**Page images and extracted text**
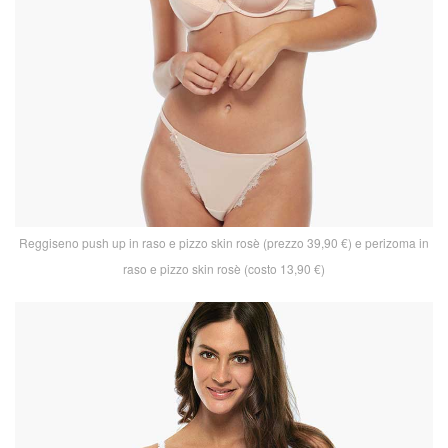
Reggiseno push up in raso e pizzo skin rosè (prezzo 39,90 €) e perizoma in
raso e pizzo skin rosè (costo 13,90 €)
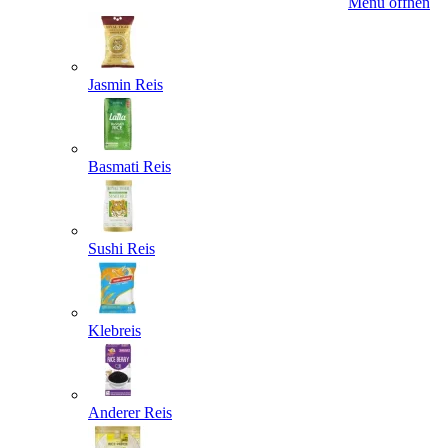
Menü öffnen
Jasmin Reis
Basmati Reis
Sushi Reis
Klebreis
Anderer Reis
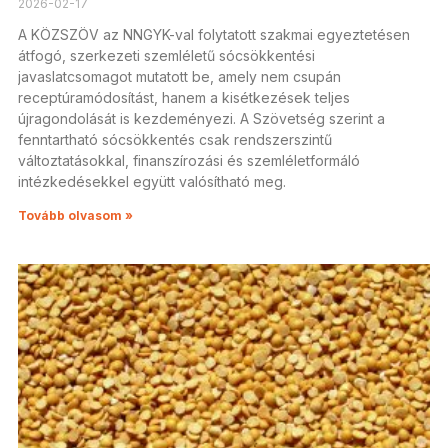
2026-02-17
A KÖZSZÖV az NNGYK-val folytatott szakmai egyeztetésen
átfogó, szerkezeti szemléletű sócsökkentési
javaslatcsomagot mutatott be, amely nem csupán
receptúramódosítást, hanem a kisétkezések teljes
újragondolását is kezdeményezi. A Szövetség szerint a
fenntartható sócsökkentés csak rendszerszintű
változtatásokkal, finanszírozási és szemléletformáló
intézkedésekkel együtt valósítható meg.
Tovább olvasom »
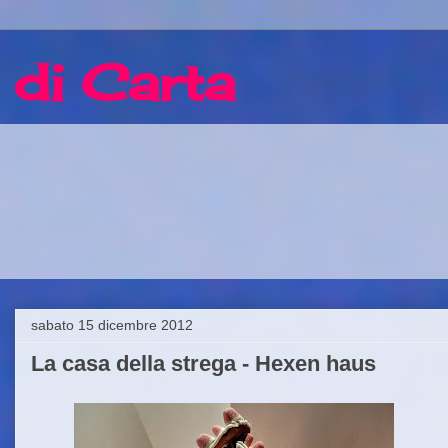
 di Carta
sabato 15 dicembre 2012
La casa della strega - Hexen haus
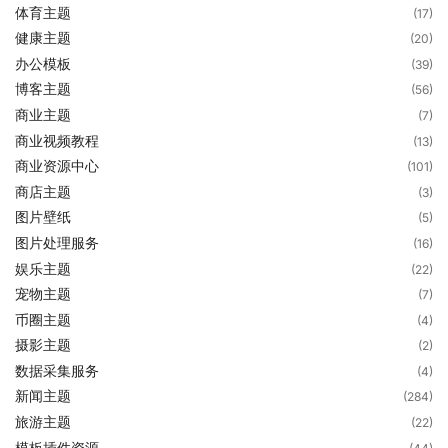
体育主题
(17)
健康主题
(20)
办公模板
(39)
博客主题
(56)
商业主题
(7)
商业视频教程
(13)
商业资源中心
(101)
商店主题
(3)
图片壁纸
(5)
图片处理服务
(16)
娱乐主题
(22)
宠物主题
(7)
币圈主题
(4)
摄影主题
(2)
数据采集服务
(4)
新闻主题
(284)
旅游主题
(22)
模板插件资源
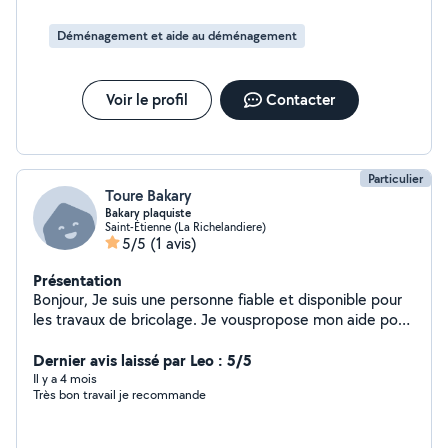
Déménagement et aide au déménagement
Voir le profil
Contacter
Particulier
Toure Bakary
Bakary plaquiste
Saint-Étienne (La Richelandiere)
5/5
(1 avis)
Présentation
Bonjour, Je suis une personne fiable et disponible pour
les travaux de bricolage. Je vouspropose mon aide pour
différents services (plaquiste, nettoyage de chantier,
aide déménagement courses, petits travaux, garde
Dernier avis laissé par Leo : 5/5
d'enfants, etc.). Sérieux et ponctuel, je m'engage à
Il y a 4 mois
Très bon travail je recommande
rendre service efficacement. N'hésitez pas à me
contacter.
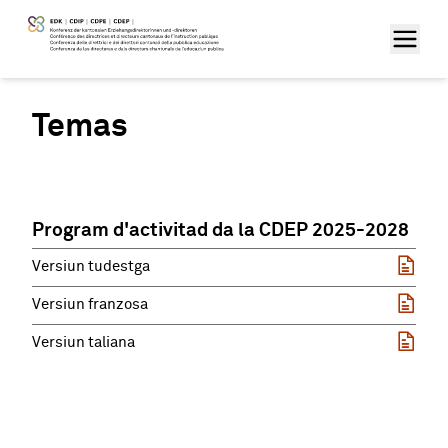
Temas
Program d'activitad da la CDEP 2025-2028
Versiun tudestga
Versiun franzosa
Versiun taliana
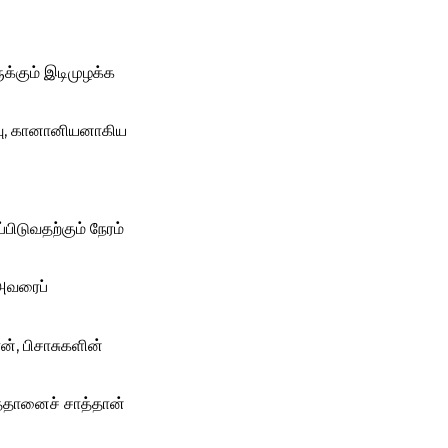
்கும் இடிமுழக்க
தேயு, கானானியனாகிய
்பிடுவதற்கும் நேரம்
 அவரைப்
், பிசாசுகளின்
்தானைச் சாத்தான்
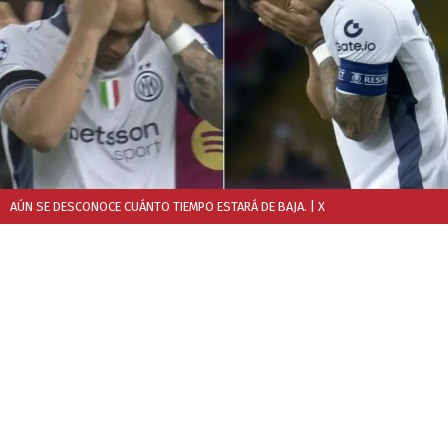
AÚN SE DESCONOCE CUÁNTO TIEMPO ESTARÁ DE BAJA.
| X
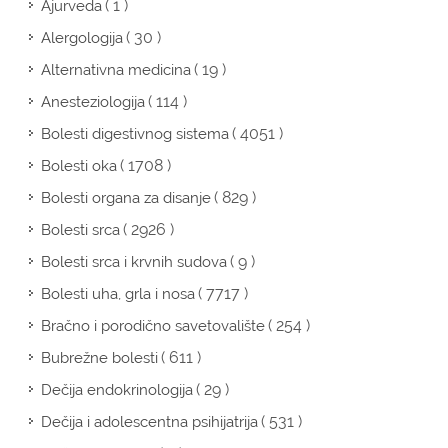
( 1 )
Ajurveda
( 30 )
Alergologija
( 19 )
Alternativna medicina
( 114 )
Anesteziologija
( 4051 )
Bolesti digestivnog sistema
( 1708 )
Bolesti oka
( 829 )
Bolesti organa za disanje
( 2926 )
Bolesti srca
( 9 )
Bolesti srca i krvnih sudova
( 7717 )
Bolesti uha, grla i nosa
( 254 )
Bračno i porodično savetovalište
( 611 )
Bubrežne bolesti
( 29 )
Dečija endokrinologija
( 531 )
Dečija i adolescentna psihijatrija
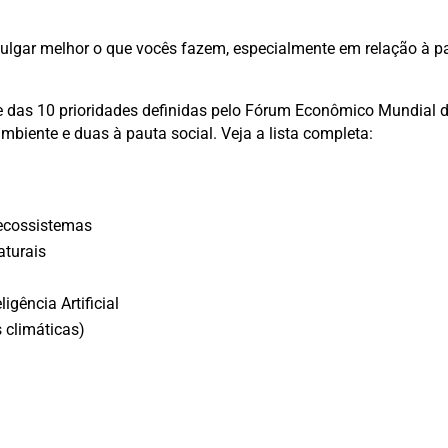
vulgar melhor o que vocês fazem, especialmente em relação à p
e das 10 prioridades definidas pelo Fórum Econômico Mundial 
biente e duas à pauta social. Veja a lista completa:
s
 ecossistemas
aturais
gência Artificial
s climáticas)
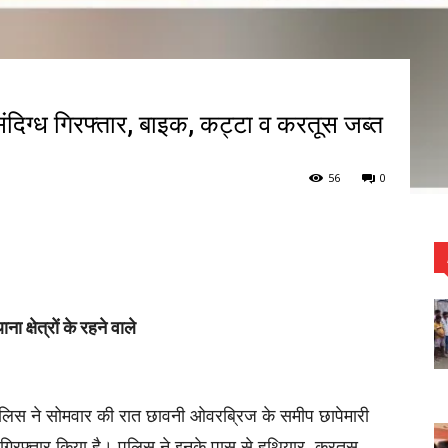
 संदिग्ध गिरफ्तार, बाइक, कट्टा व करतूस जब्त
56
0
ा क्षेत्रों के रहने वाले
ुलिस ने सोमवार की रात छावनी ओवरब्रिज के समीप छापेमारी
को गिरफ्तार किया है। पुलिस ने इनके पास से हथियार, करतूस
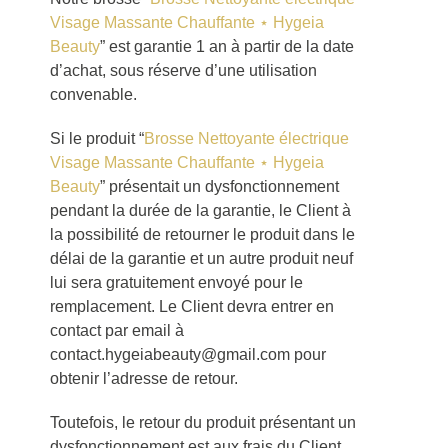
Visage Massante Chauffante ⋆ Hygeia
Beauty
” est garantie 1 an à partir de la date
d’achat, sous réserve d’une utilisation
convenable.
Si le produit “
Brosse Nettoyante électrique
Visage Massante Chauffante ⋆ Hygeia
Beauty
” présentait un dysfonctionnement
pendant la durée de la garantie, le Client à
la possibilité de retourner le produit dans le
délai de la garantie et un autre produit neuf
lui sera gratuitement envoyé pour le
remplacement. Le Client devra entrer en
contact par email à
contact.hygeiabeauty@gmail.com pour
obtenir l’adresse de retour.
Toutefois, le retour du produit présentant un
dysfonctionnement est aux frais du Client.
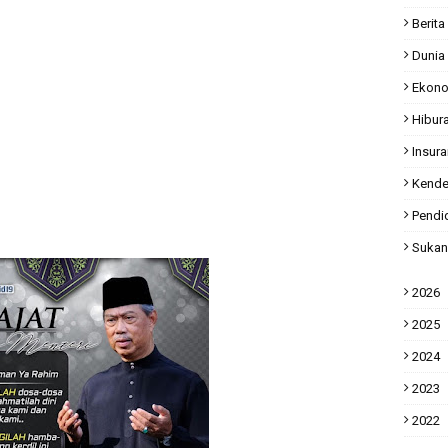
Berita
Dunia
Ekon
Hibur
Insur
Kende
Pendi
Sukan
2026
2025
2024
2023
2022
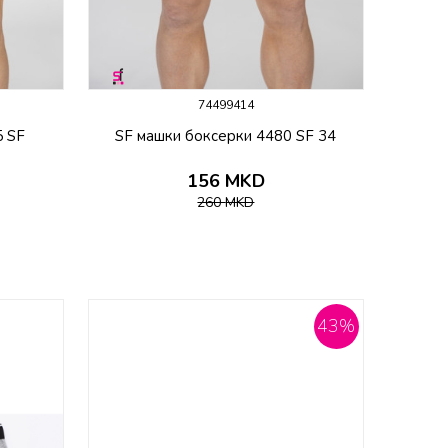
74499414
5 SF
SF машки боксерки 4480 SF 34
156
MKD
260
MKD
43
%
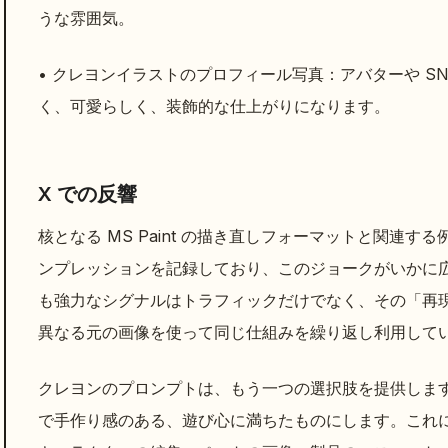
うな雰囲気。
• クレヨンイラストのプロフィール写真：アバターや S
く、可愛らしく、装飾的な仕上がりになります。
X での反響
核となる MS Paint の描き直しフォーマットと関連する例
ンプレッションを記録しており、このジョークがいかに
も強力なシグナルはトラフィックだけでなく、その「再
異なる元の画像を使って同じ仕組みを繰り返し利用して
クレヨンのプロンプトは、もう一つの選択肢を提供しま
で手作り感のある、遊び心に満ちたものにします。これ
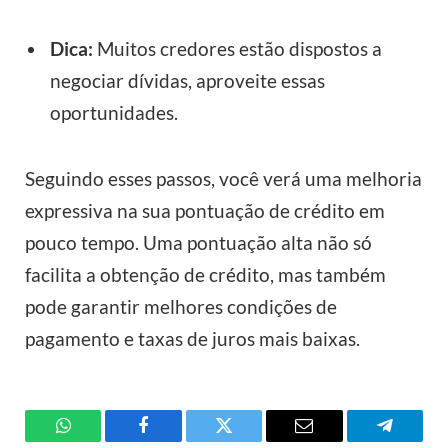
Dica:
Muitos credores estão dispostos a
negociar dívidas, aproveite essas
oportunidades.
Seguindo esses passos, você verá uma melhoria
expressiva na sua pontuação de crédito em
pouco tempo. Uma pontuação alta não só
facilita a obtenção de crédito, mas também
pode garantir melhores condições de
pagamento e taxas de juros mais baixas.
WhatsApp
Facebook
Twitter
Email
Telegra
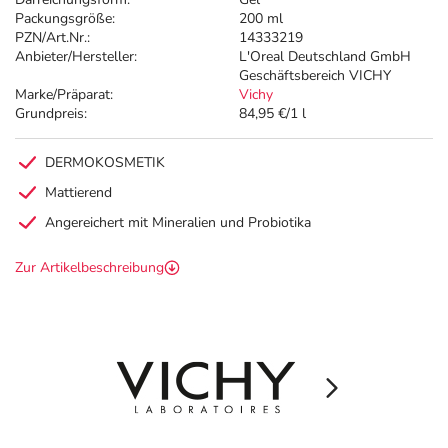
Packungsgröße:
200 ml
PZN/Art.Nr.:
14333219
Anbieter/Hersteller:
L'Oreal Deutschland GmbH
Geschäftsbereich VICHY
Marke/Präparat:
Vichy
Grundpreis:
84,95 €/1 l
DERMOKOSMETIK
Mattierend
Angereichert mit Mineralien und Probiotika
Zur Artikelbeschreibung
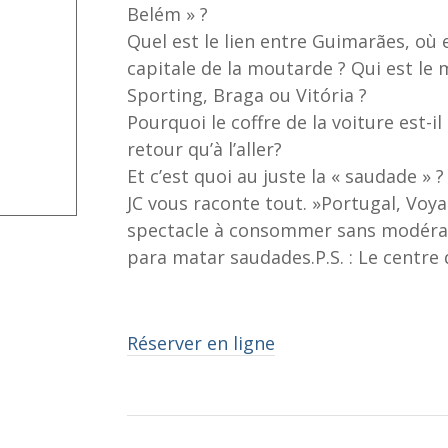
Belém » ?
Quel est le lien entre Guimarães, où e
capitale de la moutarde ? Qui est le m
Sporting, Braga ou Vitória ?
Pourquoi le coffre de la voiture est-i
retour qu’à l’aller?
Et c’est quoi au juste la « saudade » ?
JC vous raconte tout. »Portugal, Voy
spectacle à consommer sans modérat
para matar saudades.P.S. : Le centre 
Réserver en ligne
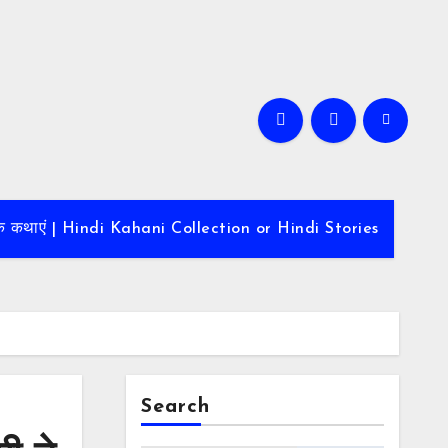
ादायक कथाएं | Hindi Kahani Collection or Hindi Stories
Search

**PROMPT**
Write out the data above in full and exactly, but not the pictures.

**ANSWER TO THIS EXERCISE**
Reggiseno push up in raso e pizzo skin rosè (prezzo 39,90 €) e perizoma in
raso e pizzo skin rosè (costo 13,90 €)
Menü öffnen
Jasmin Reis
Basmati Reis
Sushi Reis
Klebreis
Anderer Reis
2026-02-17
A KÖZSZÖV az NNGYK-val folytatott szakmai egyeztetésen
átfogó, szerkezeti szemléletű sócsökkentési
javaslatcsomagot mutatott be, amely nem csupán
receptúramódosítást, hanem a kisétkezések teljes
újragondolását is kezdeményezi. A Szövetség szerint a
fenntartható sócsökkentés csak rendszerszintű
változtatásokkal, finanszírozási és szemléletformáló
intézkedésekkel együtt valósítható meg.
Tovább olvasom »
 di Carta
sabato 15 dicembre 2012
La casa della strega - Hexen haus
体育主题
(17)
健康主题
(20)
办公模板
(39)
博客主题
(56)
商业主题
(7)
商业视频教程
(13)
商业资源中心
(101)
商店主题
(3)
图片壁纸
(5)
图片处理服务
(16)
娱乐主题
(22)
宠物主题
(7)
币圈主题
(4)
摄影主题
(2)
数据采集服务
(4)
新闻主题
(284)
旅游主题
(22)
模板插件资源
Déménagement et aide au déménagement
Voir le profil
Contacter
Particulier
Toure Bakary
Bakary plaquiste
Saint-Étienne (La Richelandiere)
5/5
(1 avis)
Présentation
Bonjour, Je suis une personne fiable et disponible pour
les travaux de bricolage. Je vouspropose mon aide pour
différents services (plaquiste, nettoyage de chantier,
aide déménagement courses, petits travaux, garde
Dernier avis laissé par Leo : 5/5
d'enfants, etc.). Sérieux et ponctuel, je m'engage à
Il y a 4 mois
Très bon travail je recommande
rendre service efficacement. N'hésitez pas à me
contacter.
Temas
Program d'activitad da la CDEP 2025-2028
Versiun tudestga
Versiun franzosa
Versiun taliana
்கும் இடிமுழக்க
தேயு, கானானியனாகிய
்பிடுவதற்கும் நேரம்
 அவரைப்
், பிசாசுகளின்
்தானைச் சாத்தான்
AÚN SE DESCONOCE CUÁNTO TIEMPO ESTARÁ DE BAJA.
| X
( 1 )
Ajurveda
( 30 )
Alergologija
( 19 )
Alternativna medicina
( 114 )
Anesteziologija
( 4051 )
Bolesti digestivnog sistema
( 1708 )
Bolesti oka
( 829 )
Bolesti organa za disanje
( 2926 )
Bolesti srca
( 9 )
Bolesti srca i krvnih sudova
( 7717 )
Bolesti uha, grla i nosa
( 254 )
Bračno i porodično savetovalište
( 611 )
Bubrežne bolesti
( 29 )
Dečija endokrinologija
( 531 )
Dečija i adolescentna psihijatrija
vulgar melhor o que vocês fazem, especialmente em relação à p
e das 10 prioridades definidas pelo Fórum Econômico Mundial 
biente e duas à pauta social. Veja a lista completa:
s
 ecossistemas
aturais
gência Artificial
s climáticas)
 संदिग्ध गिरफ्तार, बाइक, कट्टा व करतूस जब्त
56
0
ा क्षेत्रों के रहने वाले
ुलिस ने सोमवार की रात छावनी ओवरब्रिज के समीप छापेमारी
को गिरफ्तार किया है। पुलिस ने इनके पास से हथियार, करतूस
Visage Massante Chauffante ⋆ Hygeia
Beauty
” est garantie 1 an à partir de la date
d’achat, sous réserve d’une utilisation
convenable.
Si le produit “
Brosse Nettoyante électrique
Visage Massante Chauffante ⋆ Hygeia
Beauty
” présentait un dysfonctionnement
pendant la durée de la garantie, le Client à
la possibilité de retourner le produit dans le
délai de la garantie et un autre produit neuf
lui sera gratuitement envoyé pour le
remplacement. Le Client devra entrer en
contact par email à
contact.hygeiabeauty@gmail.com pour
obtenir l’adresse de retour.
Toutefois, le retour du produit présentant un
dysfonctionnement est aux frais du Client.
Berita
Dunia
Ekon
Hibur
Insur
Kende
Pendi
Sukan
2026
2025
2024
2023
2022
74499414
5 SF
SF машки боксерки 4480 SF 34
156
MKD
260
MKD
43
%
うな雰囲気。
• クレヨンイラストのプロフィール写真：アバターや S
く、可愛らしく、装飾的な仕上がりになります。
X での反響
核となる MS Paint の描き直しフォーマットと関連する例
ンプレッションを記録しており、このジョークがいかに
も強力なシグナルはトラフィックだけでなく、その「再
異なる元の画像を使って同じ仕組みを繰り返し利用して
クレヨンのプロンプトは、もう一つの選択肢を提供しま
で手作り感のある、遊び心に満ちたものにします。これ
Dica:
Muitos credores estão dispostos a
negociar dívidas, aproveite essas
oportunidades.
Seguindo esses passos, você verá uma melhoria
expressiva na sua pontuação de crédito em
pouco tempo. Uma pontuação alta não só
facilita a obtenção de crédito, mas também
pode garantir melhores condições de
pagamento e taxas de juros mais baixas.
WhatsApp
Facebook
Twitter
Email
Telegra
Packungsgröße:
200 ml
PZN/Art.Nr.:
14333219
Anbieter/Hersteller:
L'Oreal Deutschland GmbH
Geschäftsbereich VICHY
Marke/Präparat:
Vichy
Grundpreis:
84,95 €/1 l
DERMOKOSMETIK
Mattierend
Angereichert mit Mineralien und Probiotika
Zur Artikelbeschreibung
Belém » ?
Quel est le lien entre Guimarães, où e
capitale de la moutarde ? Qui est le m
Sporting, Braga ou Vitória ?
Pourquoi le coffre de la voiture est-i
retour qu’à l’aller?
Et c’est quoi au juste la « saudade » ?
JC vous raconte tout. »Portugal, Voy
spectacle à consommer sans modérat
para matar saudades.P.S. : Le centre 
Réserver en ligne
ादायक कथाएं | Hindi Kahani Collection or Hindi Stories
Search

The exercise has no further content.